A component, shown as Example 3, is formed from an exemplary composition, according to the present disclosure. The final product includes a hardenability corresponding to an ideal diameter of 17.3 inches (43.94 cm).
While the invention has been described with reference to a preferred embodiment, it will be understood by those skilled in the art that various changes may be made and equivalents may be substituted for elements thereof without departing from the scope of the invention. In addition, many modifications may be made to adapt a particular situation or material to the teachings of the invention without departing from the essential scope thereof. Therefore, it is intended that the invention not be limited to the particular embodiment disclosed as the best mode contemplated for carrying out this invention, but that the invention will include all embodiments falling within the scope of the appended claims.

Claims

What is claimed is:

1. A martensitic alloy component, comprising by weight:

about 0.38% to about 0.43% C;

about 0.15% to about 0.30% Si;

about 1.00% to about 1.25% Mn;

about 0.75% to about 0.90% Ni;

about 1.00% to about 1.30% Cr;

about 0.25% to about 0.35% Mo;

about 0.05% to about 0.12% V;

up to about 0.015% S;

up to about 0.015% P;

up to about 0.15% Cu; and

balance iron and incidental impurities;

wherein the component has a hardenability corresponding to an ideal diameter of greater than about 10 inches.

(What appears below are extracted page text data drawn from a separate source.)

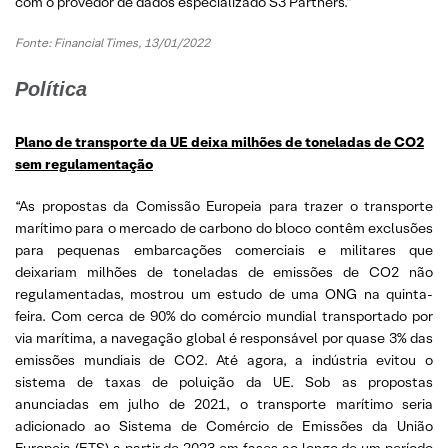
com o provedor de dados especializado S3 Partners.”
Fonte: Financial Times, 13/01/2022
Política
Plano de transporte da UE deixa milhões de toneladas de CO2
sem regulamentação
“As propostas da Comissão Europeia para trazer o transporte
marítimo para o mercado de carbono do bloco contêm exclusões
para pequenas embarcações comerciais e militares que
deixariam milhões de toneladas de emissões de CO2 não
regulamentadas, mostrou um estudo de uma ONG na quinta-
feira. Com cerca de 90% do comércio mundial transportado por
via marítima, a navegação global é responsável por quase 3% das
emissões mundiais de CO2. Até agora, a indústria evitou o
sistema de taxas de poluição da UE. Sob as propostas
anunciadas em julho de 2021, o transporte marítimo seria
adicionado ao Sistema de Comércio de Emissões da União
Europeia (ETS) a partir de 2023 em fases ao longo de um período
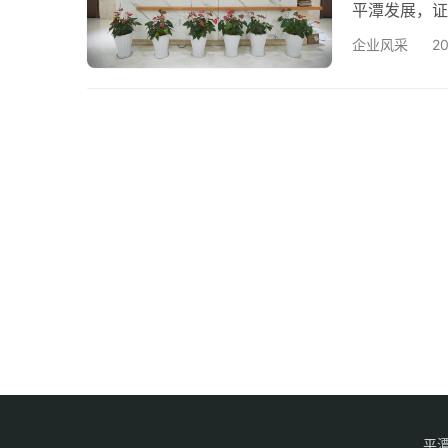
平潭发展，证
林业产业化省
企业风采
2
湾大道中福广
林木产品加工
能力： 公司
平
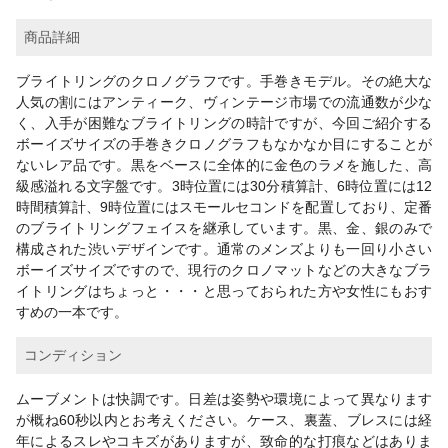
商品詳細
ブライトリングのクロノグラフです。手巻きモデル。その絶大な
人気の割にはアンティーク、ヴィンテージ市場での流通数が少な
く、入手が困難なブライトリングの時計ですが、今回ご紹介する
ボーイズサイズの手巻きクロノグラフもなかなか目にすることが
ないレア品です。黒をベースに全体的に金色のラメを施した、高
級感溢れる文字盤です。3時位置には30分積算計、6時位置には12
時間積算計、9時位置にはスモールセコンドを配置しており、定番
のブライトリングフェイスを継承しています。黒、金、銀のみで
構成された渋いデザインです。通常のメンズよりも一回り小さい
ボーイズサイズですので、現行のクロノマットなどの大きなブラ
イトリングはちょっと・・・と思っておられた方や女性にもおす
すめの一本です。
コンディション
ムーブメントは快調です。日差は姿勢や環境によって異なります
が概ね60秒以内とお考えください。ケース、裏蓋、ブレスには経
年によるスレやコキズがありますが、致命的な打痕などはありま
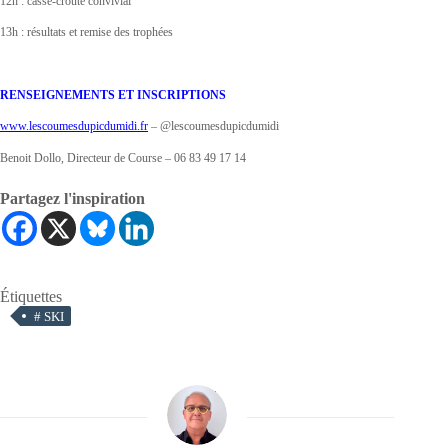
12h : casse-croûte convivial
13h : résultats et remise des trophées
RENSEIGNEMENTS ET INSCRIPTIONS
www.lescoumesdupicdumidi.fr
– @lescoumesdupicdumidi
Benoit Dollo, Directeur de Course – 06 83 49 17 14
Partagez l'inspiration
Étiquettes
#
SKI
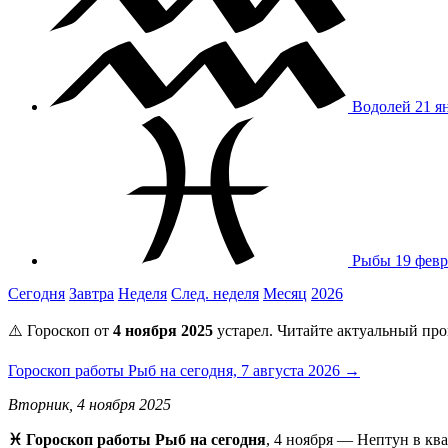
Водолей
21 я
Рыбы
19 февр
Сегодня
Завтра
Неделя
След. неделя
Месяц
2026
⚠️ Гороскоп от
4 ноября 2025
устарел. Читайте актуальный про
Гороскоп работы Рыб на сегодня, 7 августа 2026 →
Вторник, 4 ноября 2025
♓️ Гороскоп работы Рыб на сегодня
, 4 ноября — Нептун в кв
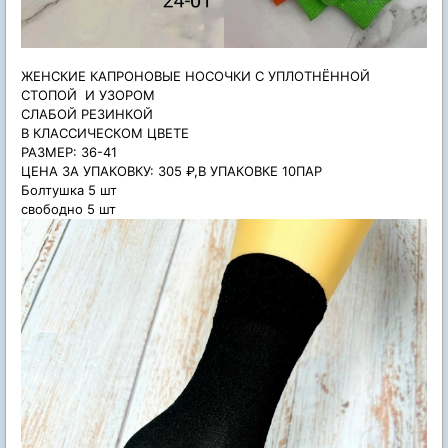
ЖЕНСКИЕ КАПРОНОВЫЕ НОСОЧКИ С УПЛОТНЁННОЙ
СТОПОЙ
И УЗОРОМ
СЛАБОЙ РЕЗИНКОЙ
В КЛАССИЧЕСКОМ ЦВЕТЕ
РАЗМЕР: 36-41
ЦЕНА ЗА УПАКОВКУ: 305 ₽,В УПАКОВКЕ 10ПАР
Болтушка 5 шт
свободно 5 шт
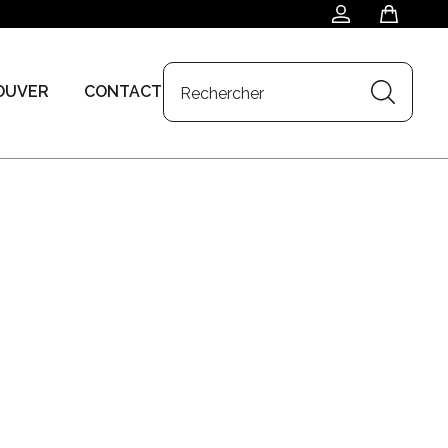
OUVER
CONTACT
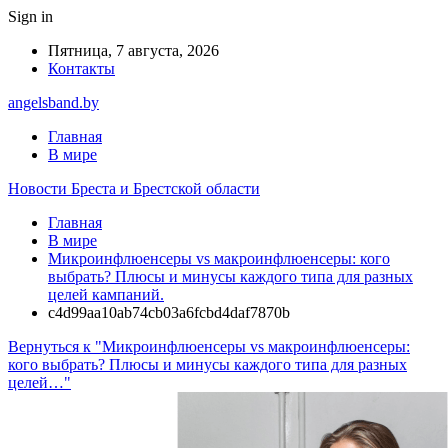
Sign in
Пятница, 7 августа, 2026
Контакты
angelsband.by
Главная
В мире
Новости Бреста и Брестской области
Главная
В мире
Микроинфлюенсеры vs макроинфлюенсеры: кого
выбрать? Плюсы и минусы каждого типа для разных
целей кампаний.
c4d99aa10ab74cb03a6fcbd4daf7870b
Вернуться к "Микроинфлюенсеры vs макроинфлюенсеры:
кого выбрать? Плюсы и минусы каждого типа для разных
целей…"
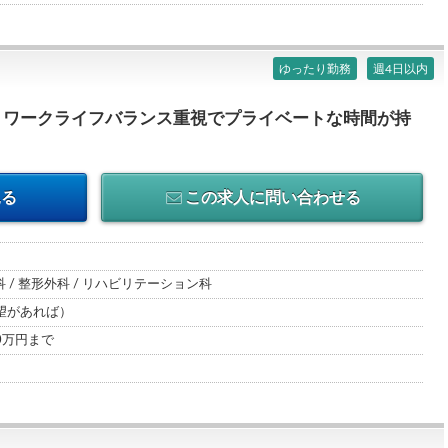
ゆったり勤務
週4日以内
くワークライフバランス重視でプライベートな時間が持
見る
この求人に問い合わせる
科 / 整形外科 / リハビリテーション科
望があれば）
00万円まで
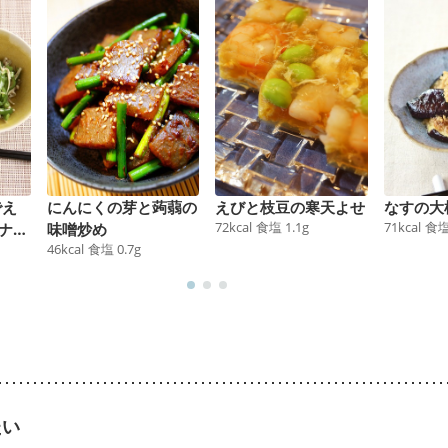
でえ
にんにくの芽と蒟蒻の
えびと枝豆の寒天よせ
なすの大
72
kcal
食塩
1.1
g
71
kcal
食
ナム
味噌炒め
46
kcal
食塩
0.7
g
たい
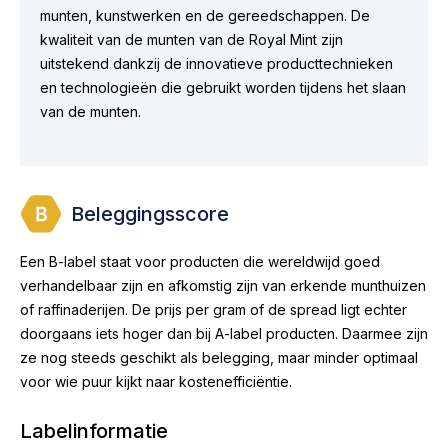
munten, kunstwerken en de gereedschappen. De
kwaliteit van de munten van de Royal Mint zijn
uitstekend dankzij de innovatieve producttechnieken
en technologieën die gebruikt worden tijdens het slaan
van de munten.
Beleggingsscore
Een B-label staat voor producten die wereldwijd goed
verhandelbaar zijn en afkomstig zijn van erkende munthuizen
of raffinaderijen. De prijs per gram of de spread ligt echter
doorgaans iets hoger dan bij A-label producten. Daarmee zijn
ze nog steeds geschikt als belegging, maar minder optimaal
voor wie puur kijkt naar kostenefficiëntie.
Labelinformatie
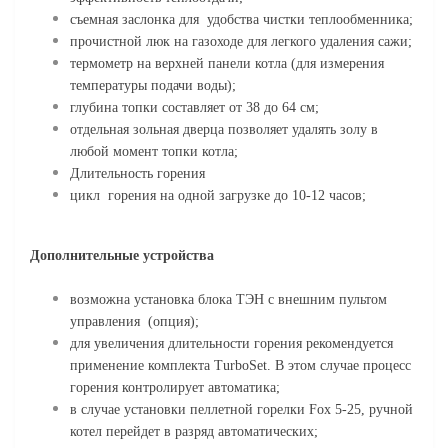
съемная заслонка для удобства чистки теплообменника;
прочистной люк на газоходе для легкого удаления сажи;
термометр на верхней панели котла (для измерения
температуры подачи воды);
глубина топки составляет от 38 до 64 см;
отдельная зольная дверца позволяет удалять золу в
любой момент топки котла;
Длительность горения
цикл горения на одной загрузке до 10-12 часов;
Дополнительные устройства
возможна установка блока ТЭН с внешним пультом
управления (опция);
для увеличения длительности горения рекомендуется
применение комплекта TurboSet. В этом случае процесс
горения контролирует автоматика;
в случае установки пеллетной горелки Fox 5-25, ручной
котел перейдет в разряд автоматических;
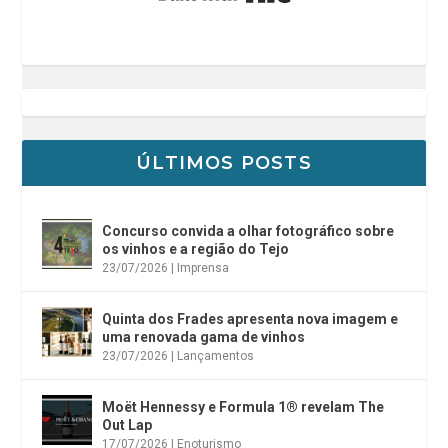
ÚLTIMOS POSTS
Concurso convida a olhar fotográfico sobre
os vinhos e a região do Tejo
23/07/2026
|
Imprensa
Quinta dos Frades apresenta nova imagem e
uma renovada gama de vinhos
23/07/2026
|
Lançamentos
Moët Hennessy e Formula 1® revelam The
Out Lap
17/07/2026
|
Enoturismo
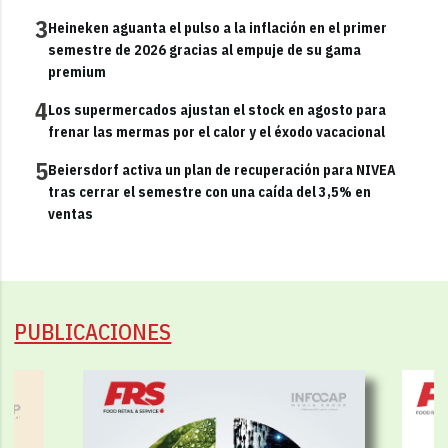
3
Heineken aguanta el pulso a la inflación en el primer
semestre de 2026 gracias al empuje de su gama
premium
4
Los supermercados ajustan el stock en agosto para
frenar las mermas por el calor y el éxodo vacacional
5
Beiersdorf activa un plan de recuperación para NIVEA
tras cerrar el semestre con una caída del 3,5% en
ventas
PUBLICACIONES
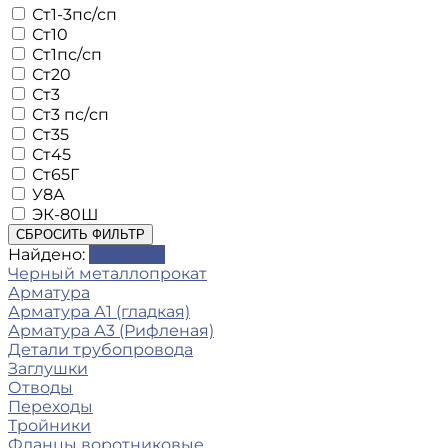
Ст1-3пс/сп
Ст10
Ст1пс/сп
Ст20
Ст3
Ст3 пс/сп
Ст35
Ст45
Ст65Г
У8А
ЭК-80Ш
СБРОСИТЬ ФИЛЬТР
Найдено:
Показать
Черный металлопрокат
Арматура
Арматура А1 (гладкая)
Арматура А3 (Рифленая)
Детали трубопровода
Заглушки
Отводы
Переходы
Тройники
Фланцы воротниковые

2. The martensitic alloy component of claim 1, wherein the component comprises about 1.05 to about 1.25% Mn.

3. The martensitic alloy component of claim 1, wherein the component comprises about 1.15% Mn.

4. The martensitic alloy component of claim 1, wherein the component has a hardenability corresponding to an ideal diameter of from about 10 inches to about 18 inches.

5. The martensitic alloy component of claim 2, wherein the component has a hardenability corresponding to an ideal diameter of from about 11 inches to about 12 inches.

6. The martensitic alloy component of claim 3, wherein the component has a hardenability corresponding to an ideal diameter of about 11.4 inches.

7. The martensitic alloy component of claim 2, wherein the component has a hardenability corresponding to an ideal diameter of from about 13 inches to about 14 inches.

8. The martensitic alloy component of claim 5, wherein the component has a hardenability corresponding to an ideal diameter of about 13.3 inches.

9. The martensitic alloy component of claim 1, further comprising a fracture apparent transition temperature at a surface of the component of less than −40° C.

10. The martensitic alloy component of claim 1, further comprising a fracture apparent transition temperature at a maximum thickness of the component of less than 30 ° C.

11. The martensitic alloy component of claim 1, wherein the martensitic alloy component has a average grain size of less than about 62 μm.

12. The martensitic alloy component of claim 1, wherein the martensitic alloy component has a yield strength at a surface of the component of greater than about 650 MPa.

13. The martensitic alloy component of claim 1, wherein the martensitic alloy component has a tensile strength at a surface of the component of between about 800 and about 1,000 MPa.

14. The martensitic alloy component of claim 1, wherein the component has a thickness of greater than 20 inches.

15. The martensitic alloy component of claim 1, wherein the component is a wind turbine shaft.

16. The martensitic alloy component of claim 13, wherein the wind turbine shaft has at least one solid segment.

17. The martensitic alloy component of claim 13, wherein the wind turbine shaft has at least one hollow segment.

18. A process of forming a martensitic alloy component, the process comprising:

forging an alloy comprising by weight:

about 0.38% to about 0.43% C;

about 0.15% to about 0.30% Si;

about 1.00% to about 1.25% Mn;

about 0.75% to about 0.90% Ni;

about 1.00% to about 1.30% Cr;

about 0.25% to about 0.35% Mo;

about 0.05% to about 0.12% V;

up to about 0.015% S;

up to about 0.015% P;

up to about 0.15% Cu; and

balance iron and incidental impurities;

austenitizing the forged alloy;

quenching the austenitized alloy; and

tempering the quenched alloy;

19. The process of claim 18, wherein the component has a thickness of greater than 20 inches.

20. The process of claim 18, wherein the component is a wind turbine shaft.